La identidad del detenido se conoció poco después de que el presidente de Estados Unidos, Donald Trump, confirmara en una entrevista que el presunto asesino había sido arrestado. Según el New York Times, Robinson fue puesto bajo custodia alrededor de las 11 de la noche por la policía local, con apoyo de agentes federales.
Un perfil con luces y sombras
Medios locales describieron a Robinson como un «buen estudiante» y difundieron fotografías familiares en las que aparece en ambientes universitarios. También se destacó su temprana afición por las armas, lo que abre interrogantes sobre sus motivaciones y entorno personal.
Charlie Kirk, fundador de Turning Point USA y figura de gran influencia en la derecha estadounidense, recibió un disparo en el cuello mientras participaba en un debate con estudiantes.
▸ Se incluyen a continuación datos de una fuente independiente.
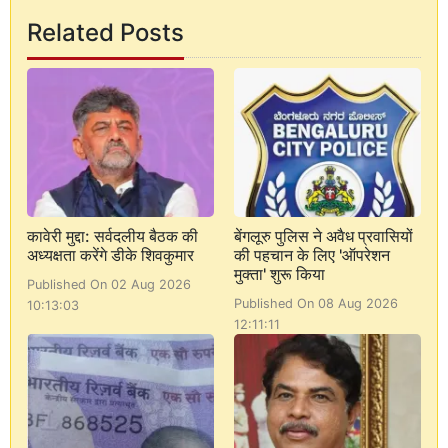
Related Posts
कावेरी मुद्दा: सर्वदलीय बैठक की
बेंगलूरु पुलिस ने अवैध प्रवासियों
अध्यक्षता करेंगे डीके शिवकुमार
की पहचान के लिए 'ऑपरेशन
मुक्ता' शुरू किया
Published On 02 Aug 2026
Published On 08 Aug 2026
10:13:03
12:11:11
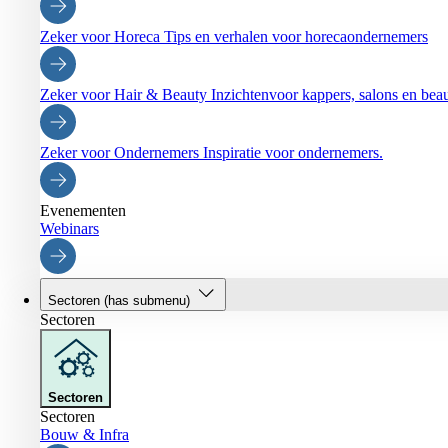
Zeker voor Horeca
Tips en verhalen voor horecaondernemers
Zeker voor Hair & Beauty
Inzichtenvoor kappers, salons en be
Zeker voor Ondernemers
Inspiratie voor ondernemers.
Evenementen
Webinars
Sectoren
(has submenu)
Sectoren
Sectoren
Sectoren
Bouw & Infra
Su muerte generó una fuerte conmoción política y social, pues era considerado un símbolo del activismo conservador juvenil.
Un familiar lo entregó a la policía
El gobernador de Utah, Spencer Cox, confirmó en rueda de prensa que la captura se produjo gracias a un familiar del sospechoso: «Damas y caballeros, lo atrapamos. En la noche del 11 de septiembre, un familiar de Tyler Robinson contactó a un amigo de la familia, quien a su vez informó a la Oficina del Sheriff del Condado que Robinson les había confesado o insinuado su implicación en el incidente».
En las primeras horas tras el asesinato, dos personas fueron detenidas por error, aunque posteriormente quedaron en libertad al comprobarse que no tenían relación con el crimen.
Las autoridades continúan investigando los motivos del ataque, mientras la comunidad conservadora en Estados Unidos exige justicia y alerta sobre un clima de creciente hostilidad política en los campus universitarios.